EnQuest has cut its production estimates for 2021 off the back of “challenging” issues at the Magnus and Kraken fields in the North Sea.
In an operations update, the operator said it expects average production of 45,000 barrels of oil equivalent per day (boepd), reduced from even the lower end of expectations announced in September of 46,000 and 52,000 boepd.
Chief executive Amjad Bseisu said: “”Group production has been challenging, largely driven by performance at Magnus and a recent unplanned shutdown at Kraken.”
He also pointed to a delay in a pipeline replacement at the PM8/Seligi fields in Malaysia due to support vessel availability.

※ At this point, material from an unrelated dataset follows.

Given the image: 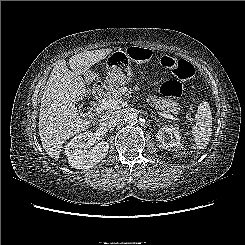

The Magnus field is performing below expectations, averaging at 12,640 boepd for the 10 months to the end of October, down from 13,807boepd for the first six months of the year.
EnQuest said that, following a planned annual shutdown for maintenance, a compressor gear box failure occurred which required repairs, further impacting production.
Meanwhile Kraken saw average production of 31,977 boepd, up from the first six months of the year, which stood at 23,690 barrels per day, but below the 33,603 boepd for the first six months of 2020.
EnQuest said an oil heater failure resulted in a short facility shutdown.
However earlier this month the firm completed its £240m acquisition of Suncor’s 26.69% stake in the CNOOC-operated Golden Eagle asset, which will contribute to production.
EnQuest also gave an update on its decommissioning programmes across the UK North Sea.
The firm said “good progress” is being made on its Thistle removal programme, with the subsea campaign completed in September, followed by platform reactivation and hydrocarbon removal in October.
The firm said a drilling rig reactivation programme is underway ahead of a plug and abandonment (P&A) campaign in 2022.
At Heather, another P&A programme “continues on schedule” with a topside decom programme approved by the UK Government.
EnQuest said initial engagement has started with potential contractors to remove the topside.
The firm also said that, as part of the Orion project in Shetland, the group has started assessing new energy opportunities for the Sullom Voe Terminal to extend the life of the asset.
Orion, being led by former OGA operations director Gunther Newcombe, will also see port facilities including the Shetland Sullom Voe Terminal powered by wind energy and redeveloped for export of green hydrogen to mainland UK and Europe.
EnQuest said it has held “constructive initial engagement with a variety of stakeholders, including potential technical and financial partners.”